Page segmentation data
++++++++++++++++++++

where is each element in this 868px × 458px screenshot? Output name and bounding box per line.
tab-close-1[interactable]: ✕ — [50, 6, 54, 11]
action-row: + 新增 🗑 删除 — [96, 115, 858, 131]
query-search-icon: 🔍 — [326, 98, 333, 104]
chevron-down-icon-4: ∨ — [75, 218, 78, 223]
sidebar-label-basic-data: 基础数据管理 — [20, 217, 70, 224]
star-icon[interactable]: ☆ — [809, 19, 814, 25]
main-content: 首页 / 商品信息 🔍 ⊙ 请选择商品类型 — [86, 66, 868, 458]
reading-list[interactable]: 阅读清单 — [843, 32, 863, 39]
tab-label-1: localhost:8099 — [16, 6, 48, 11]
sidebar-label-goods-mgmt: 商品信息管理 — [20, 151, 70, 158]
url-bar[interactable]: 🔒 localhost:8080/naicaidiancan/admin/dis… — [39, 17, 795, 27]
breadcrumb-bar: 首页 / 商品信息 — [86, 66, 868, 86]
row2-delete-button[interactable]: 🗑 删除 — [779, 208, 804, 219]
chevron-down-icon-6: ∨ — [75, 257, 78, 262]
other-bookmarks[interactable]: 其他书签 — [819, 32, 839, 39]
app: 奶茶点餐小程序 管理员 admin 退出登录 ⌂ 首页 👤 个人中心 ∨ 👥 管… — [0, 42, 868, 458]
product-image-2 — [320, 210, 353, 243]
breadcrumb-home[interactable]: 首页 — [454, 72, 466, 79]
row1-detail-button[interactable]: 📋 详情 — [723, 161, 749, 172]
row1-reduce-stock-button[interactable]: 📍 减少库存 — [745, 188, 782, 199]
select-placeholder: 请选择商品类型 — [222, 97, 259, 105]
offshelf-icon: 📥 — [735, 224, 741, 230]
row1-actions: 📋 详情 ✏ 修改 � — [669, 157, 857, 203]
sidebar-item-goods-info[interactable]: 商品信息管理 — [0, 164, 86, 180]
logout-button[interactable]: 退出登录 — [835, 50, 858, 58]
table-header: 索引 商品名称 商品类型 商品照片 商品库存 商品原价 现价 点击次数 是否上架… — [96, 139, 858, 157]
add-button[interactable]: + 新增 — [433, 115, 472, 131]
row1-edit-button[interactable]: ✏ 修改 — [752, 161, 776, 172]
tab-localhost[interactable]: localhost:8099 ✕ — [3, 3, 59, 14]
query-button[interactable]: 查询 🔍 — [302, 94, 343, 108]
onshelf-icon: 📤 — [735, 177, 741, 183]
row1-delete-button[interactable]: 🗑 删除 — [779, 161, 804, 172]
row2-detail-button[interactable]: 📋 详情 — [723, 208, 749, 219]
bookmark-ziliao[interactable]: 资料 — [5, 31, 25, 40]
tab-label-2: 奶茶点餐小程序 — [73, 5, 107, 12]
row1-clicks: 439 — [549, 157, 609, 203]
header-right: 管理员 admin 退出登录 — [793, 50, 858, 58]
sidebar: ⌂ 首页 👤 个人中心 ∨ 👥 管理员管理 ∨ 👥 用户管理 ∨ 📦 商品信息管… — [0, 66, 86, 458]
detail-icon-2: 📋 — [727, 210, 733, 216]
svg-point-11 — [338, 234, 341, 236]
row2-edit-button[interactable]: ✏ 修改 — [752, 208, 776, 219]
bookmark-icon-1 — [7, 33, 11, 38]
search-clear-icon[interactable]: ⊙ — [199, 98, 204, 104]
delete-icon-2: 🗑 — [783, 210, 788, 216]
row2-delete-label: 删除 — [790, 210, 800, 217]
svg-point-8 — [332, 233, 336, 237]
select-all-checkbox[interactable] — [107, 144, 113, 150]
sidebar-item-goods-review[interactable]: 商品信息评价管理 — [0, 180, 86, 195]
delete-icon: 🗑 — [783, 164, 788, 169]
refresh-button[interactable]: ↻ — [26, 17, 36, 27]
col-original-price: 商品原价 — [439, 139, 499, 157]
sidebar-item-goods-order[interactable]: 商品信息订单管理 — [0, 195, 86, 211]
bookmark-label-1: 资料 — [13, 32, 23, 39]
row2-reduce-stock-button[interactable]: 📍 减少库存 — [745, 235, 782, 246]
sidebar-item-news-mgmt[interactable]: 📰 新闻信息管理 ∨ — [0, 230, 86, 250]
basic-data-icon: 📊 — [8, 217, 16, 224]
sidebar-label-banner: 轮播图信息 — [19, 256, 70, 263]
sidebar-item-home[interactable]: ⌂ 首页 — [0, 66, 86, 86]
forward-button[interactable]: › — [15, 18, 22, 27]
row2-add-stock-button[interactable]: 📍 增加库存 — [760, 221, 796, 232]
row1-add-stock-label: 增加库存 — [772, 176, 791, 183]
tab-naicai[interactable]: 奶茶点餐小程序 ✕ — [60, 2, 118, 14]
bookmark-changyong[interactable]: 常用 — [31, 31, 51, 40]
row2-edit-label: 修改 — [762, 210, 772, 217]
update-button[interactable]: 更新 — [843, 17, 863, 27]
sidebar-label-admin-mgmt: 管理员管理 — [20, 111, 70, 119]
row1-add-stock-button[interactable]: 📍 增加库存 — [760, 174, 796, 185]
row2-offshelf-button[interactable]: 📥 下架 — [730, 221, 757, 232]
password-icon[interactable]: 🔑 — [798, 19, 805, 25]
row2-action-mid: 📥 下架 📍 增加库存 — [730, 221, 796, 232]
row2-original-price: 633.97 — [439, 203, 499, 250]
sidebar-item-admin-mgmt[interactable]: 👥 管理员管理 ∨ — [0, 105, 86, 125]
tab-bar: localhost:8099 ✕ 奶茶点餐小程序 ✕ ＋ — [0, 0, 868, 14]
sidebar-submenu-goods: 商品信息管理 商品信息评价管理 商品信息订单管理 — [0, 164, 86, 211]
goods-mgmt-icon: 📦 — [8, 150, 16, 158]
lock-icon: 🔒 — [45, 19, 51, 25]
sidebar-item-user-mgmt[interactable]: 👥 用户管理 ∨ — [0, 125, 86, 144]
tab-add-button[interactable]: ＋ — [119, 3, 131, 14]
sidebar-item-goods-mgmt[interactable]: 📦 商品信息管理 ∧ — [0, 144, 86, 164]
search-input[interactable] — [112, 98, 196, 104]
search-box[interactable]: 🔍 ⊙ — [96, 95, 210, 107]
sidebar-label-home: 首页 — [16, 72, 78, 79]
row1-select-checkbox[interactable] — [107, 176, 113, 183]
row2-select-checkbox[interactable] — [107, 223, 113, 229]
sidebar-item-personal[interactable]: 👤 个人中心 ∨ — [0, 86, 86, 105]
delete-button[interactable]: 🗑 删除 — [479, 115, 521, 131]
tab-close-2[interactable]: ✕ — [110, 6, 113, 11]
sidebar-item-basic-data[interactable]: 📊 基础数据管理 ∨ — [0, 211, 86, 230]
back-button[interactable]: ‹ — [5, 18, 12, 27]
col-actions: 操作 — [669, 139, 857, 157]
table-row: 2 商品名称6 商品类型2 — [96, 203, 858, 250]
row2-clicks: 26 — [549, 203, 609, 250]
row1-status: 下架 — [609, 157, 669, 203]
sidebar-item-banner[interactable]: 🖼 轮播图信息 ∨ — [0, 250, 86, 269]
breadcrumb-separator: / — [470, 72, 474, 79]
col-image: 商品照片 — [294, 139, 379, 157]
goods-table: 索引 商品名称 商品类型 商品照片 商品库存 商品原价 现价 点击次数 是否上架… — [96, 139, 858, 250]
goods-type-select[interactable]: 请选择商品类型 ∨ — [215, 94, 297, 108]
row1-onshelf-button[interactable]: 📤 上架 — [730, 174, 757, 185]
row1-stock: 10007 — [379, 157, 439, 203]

++++++++++++++++++++

WHAT YOU NEED TO DO - Return all of the data above verbatim.

ANSWER AREA -
where is each element in this 868px × 458px screenshot? Output name and bounding box per line.
tab-close-1[interactable]: ✕ — [50, 6, 54, 11]
action-row: + 新增 🗑 删除 — [96, 115, 858, 131]
query-search-icon: 🔍 — [326, 98, 333, 104]
chevron-down-icon-4: ∨ — [75, 218, 78, 223]
sidebar-label-basic-data: 基础数据管理 — [20, 217, 70, 224]
star-icon[interactable]: ☆ — [809, 19, 814, 25]
main-content: 首页 / 商品信息 🔍 ⊙ 请选择商品类型 — [86, 66, 868, 458]
reading-list[interactable]: 阅读清单 — [843, 32, 863, 39]
tab-label-1: localhost:8099 — [16, 6, 48, 11]
sidebar-label-goods-mgmt: 商品信息管理 — [20, 151, 70, 158]
url-bar[interactable]: 🔒 localhost:8080/naicaidiancan/admin/dis… — [39, 17, 795, 27]
breadcrumb-bar: 首页 / 商品信息 — [86, 66, 868, 86]
row2-delete-button[interactable]: 🗑 删除 — [779, 208, 804, 219]
chevron-down-icon-6: ∨ — [75, 257, 78, 262]
other-bookmarks[interactable]: 其他书签 — [819, 32, 839, 39]
app: 奶茶点餐小程序 管理员 admin 退出登录 ⌂ 首页 👤 个人中心 ∨ 👥 管… — [0, 42, 868, 458]
product-image-2 — [320, 210, 353, 243]
breadcrumb-home[interactable]: 首页 — [454, 72, 466, 79]
row1-detail-button[interactable]: 📋 详情 — [723, 161, 749, 172]
row1-reduce-stock-button[interactable]: 📍 减少库存 — [745, 188, 782, 199]
select-placeholder: 请选择商品类型 — [222, 97, 259, 105]
offshelf-icon: 📥 — [735, 224, 741, 230]
row1-actions: 📋 详情 ✏ 修改 � — [669, 157, 857, 203]
sidebar-item-goods-info[interactable]: 商品信息管理 — [0, 164, 86, 180]
logout-button[interactable]: 退出登录 — [835, 50, 858, 58]
table-header: 索引 商品名称 商品类型 商品照片 商品库存 商品原价 现价 点击次数 是否上架… — [96, 139, 858, 157]
add-button[interactable]: + 新增 — [433, 115, 472, 131]
row1-edit-button[interactable]: ✏ 修改 — [752, 161, 776, 172]
tab-localhost[interactable]: localhost:8099 ✕ — [3, 3, 59, 14]
query-button[interactable]: 查询 🔍 — [302, 94, 343, 108]
onshelf-icon: 📤 — [735, 177, 741, 183]
row1-delete-button[interactable]: 🗑 删除 — [779, 161, 804, 172]
row2-detail-button[interactable]: 📋 详情 — [723, 208, 749, 219]
bookmark-ziliao[interactable]: 资料 — [5, 31, 25, 40]
tab-label-2: 奶茶点餐小程序 — [73, 5, 107, 12]
row1-clicks: 439 — [549, 157, 609, 203]
header-right: 管理员 admin 退出登录 — [793, 50, 858, 58]
sidebar: ⌂ 首页 👤 个人中心 ∨ 👥 管理员管理 ∨ 👥 用户管理 ∨ 📦 商品信息管… — [0, 66, 86, 458]
detail-icon-2: 📋 — [727, 210, 733, 216]
svg-point-11 — [338, 234, 341, 236]
row2-edit-button[interactable]: ✏ 修改 — [752, 208, 776, 219]
bookmark-icon-1 — [7, 33, 11, 38]
search-clear-icon[interactable]: ⊙ — [199, 98, 204, 104]
delete-icon-2: 🗑 — [783, 210, 788, 216]
row2-delete-label: 删除 — [790, 210, 800, 217]
svg-point-8 — [332, 233, 336, 237]
select-all-checkbox[interactable] — [107, 144, 113, 150]
sidebar-item-goods-review[interactable]: 商品信息评价管理 — [0, 180, 86, 195]
delete-icon: 🗑 — [783, 164, 788, 169]
refresh-button[interactable]: ↻ — [26, 17, 36, 27]
col-original-price: 商品原价 — [439, 139, 499, 157]
sidebar-item-goods-order[interactable]: 商品信息订单管理 — [0, 195, 86, 211]
bookmark-label-1: 资料 — [13, 32, 23, 39]
row2-reduce-stock-button[interactable]: 📍 减少库存 — [745, 235, 782, 246]
sidebar-item-news-mgmt[interactable]: 📰 新闻信息管理 ∨ — [0, 230, 86, 250]
basic-data-icon: 📊 — [8, 217, 16, 224]
sidebar-label-banner: 轮播图信息 — [19, 256, 70, 263]
sidebar-item-home[interactable]: ⌂ 首页 — [0, 66, 86, 86]
forward-button[interactable]: › — [15, 18, 22, 27]
row2-add-stock-button[interactable]: 📍 增加库存 — [760, 221, 796, 232]
row1-add-stock-label: 增加库存 — [772, 176, 791, 183]
tab-naicai[interactable]: 奶茶点餐小程序 ✕ — [60, 2, 118, 14]
bookmark-changyong[interactable]: 常用 — [31, 31, 51, 40]
row2-edit-label: 修改 — [762, 210, 772, 217]
update-button[interactable]: 更新 — [843, 17, 863, 27]
sidebar-label-admin-mgmt: 管理员管理 — [20, 111, 70, 119]
row1-add-stock-button[interactable]: 📍 增加库存 — [760, 174, 796, 185]
row2-offshelf-button[interactable]: 📥 下架 — [730, 221, 757, 232]
password-icon[interactable]: 🔑 — [798, 19, 805, 25]
row2-action-mid: 📥 下架 📍 增加库存 — [730, 221, 796, 232]
row2-original-price: 633.97 — [439, 203, 499, 250]
sidebar-item-admin-mgmt[interactable]: 👥 管理员管理 ∨ — [0, 105, 86, 125]
tab-bar: localhost:8099 ✕ 奶茶点餐小程序 ✕ ＋ — [0, 0, 868, 14]
sidebar-submenu-goods: 商品信息管理 商品信息评价管理 商品信息订单管理 — [0, 164, 86, 211]
goods-mgmt-icon: 📦 — [8, 150, 16, 158]
lock-icon: 🔒 — [45, 19, 51, 25]
sidebar-item-user-mgmt[interactable]: 👥 用户管理 ∨ — [0, 125, 86, 144]
tab-add-button[interactable]: ＋ — [119, 3, 131, 14]
sidebar-item-goods-mgmt[interactable]: 📦 商品信息管理 ∧ — [0, 144, 86, 164]
search-input[interactable] — [112, 98, 196, 104]
search-box[interactable]: 🔍 ⊙ — [96, 95, 210, 107]
sidebar-label-home: 首页 — [16, 72, 78, 79]
row1-select-checkbox[interactable] — [107, 176, 113, 183]
row2-select-checkbox[interactable] — [107, 223, 113, 229]
sidebar-item-personal[interactable]: 👤 个人中心 ∨ — [0, 86, 86, 105]
delete-button[interactable]: 🗑 删除 — [479, 115, 521, 131]
tab-close-2[interactable]: ✕ — [110, 6, 113, 11]
sidebar-item-basic-data[interactable]: 📊 基础数据管理 ∨ — [0, 211, 86, 230]
back-button[interactable]: ‹ — [5, 18, 12, 27]
col-actions: 操作 — [669, 139, 857, 157]
table-row: 2 商品名称6 商品类型2 — [96, 203, 858, 250]
row2-clicks: 26 — [549, 203, 609, 250]
row1-status: 下架 — [609, 157, 669, 203]
sidebar-item-banner[interactable]: 🖼 轮播图信息 ∨ — [0, 250, 86, 269]
breadcrumb-separator: / — [470, 72, 474, 79]
col-image: 商品照片 — [294, 139, 379, 157]
goods-table: 索引 商品名称 商品类型 商品照片 商品库存 商品原价 现价 点击次数 是否上架… — [96, 139, 858, 250]
goods-type-select[interactable]: 请选择商品类型 ∨ — [215, 94, 297, 108]
row1-onshelf-button[interactable]: 📤 上架 — [730, 174, 757, 185]
row1-stock: 10007 — [379, 157, 439, 203]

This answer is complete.